Johnny Cupcakes banged my girlfriend
(CUEUP: “Anthems for a 17 year old girl” by Broken Social Scene…)
(CUTTO: MWG, in a black and white Johnny Cupcakes T-shirt and bondage pants, the tips of his faux-hawk newly dyed neon green, is smoking a cigarette out on the street, on his way to some awful goth party…)
“the IT boy”
“the surreal”
“the hardcore legend”
EM DUBBAYA GEE: Well, THIS is getting awkward…
I mean, here I am, so disgusted with the unprofessionalism of certain OTHER locker rooms competing in this thing, I’m swallowing the urge to break kayfabe and go on some silly, proselytizing shoot rant. And I, who used to smoke crystal meth out of a light bulb and Bogart the bathroom for an hour with two other boy whores before going on, I’m mad because other people aren’t being professional?...(shakes his head)…Ohmigawd…I’m SO losing my touch….
And I’m so bored slapping around all these inexperienced, over eager little sluts, the prospect of NEW versus EPW got me kinda excited…Yeah, I’ll admit it, I got a little hard, thinking about what I could do to Dan Ryan or Joey Melton, either of whom would hold me in their strong arms, show me what a man was, and maybe, just maybe, satisfy me.
Instead….I get “Sensational” Shane Stevens….Put a shotgun in my mouth, and pull the f(bleep)king trigger. This is so typical. Don’t we always, somehow, end up with a bad proximity of who we really wanted? Or just a vicious case of mono?

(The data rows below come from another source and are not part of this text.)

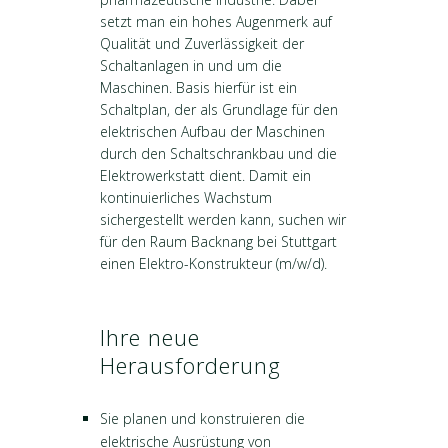
setzt man ein hohes Augenmerk auf
Qualität und Zuverlässigkeit der
Schaltanlagen in und um die
Maschinen. Basis hierfür ist ein
Schaltplan, der als Grundlage für den
elektrischen Aufbau der Maschinen
durch den Schaltschrankbau und die
Elektrowerkstatt dient. Damit ein
kontinuierliches Wachstum
sichergestellt werden kann, suchen wir
für den Raum Backnang bei Stuttgart
einen Elektro-Konstrukteur (m/w/d).
Ihre neue
Herausforderung
Sie planen und konstruieren die
elektrische Ausrüstung von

On the bright side, we don’t have to do the whole “I don’t know who you are, you don’t know what I am,” blah blah blah, ‘cuz I actually know who Shane Stevens is. Sorta. He’s an EPW midcarder with a really generic ring name. And he flirts relentlessly with Dan Ryan to compensate for his lack of anything else to offer, as far as star power, wrestling ability, charisma, or anything else goes. He does exactly one thing right. He gives decent hand jobs. Making him a slight improvement on the last two slugs I dismantled.
You’re not who I wanted, Steven Shane. But I’ll make do. I can make gentle and compassionate love. Even though, really, I kinda wanna handcuff you to the radiator and ram it in ‘till something starts bleeding…
…..Well, actually, instant personal gratification is really more my thing, so would you mind if we just skipped to the radiator thing? Pretty please?
You’ve been tossed into the deep end, baby cakes. Flail your arms around and scream for help, otherwise you’ll disappear here….Fag.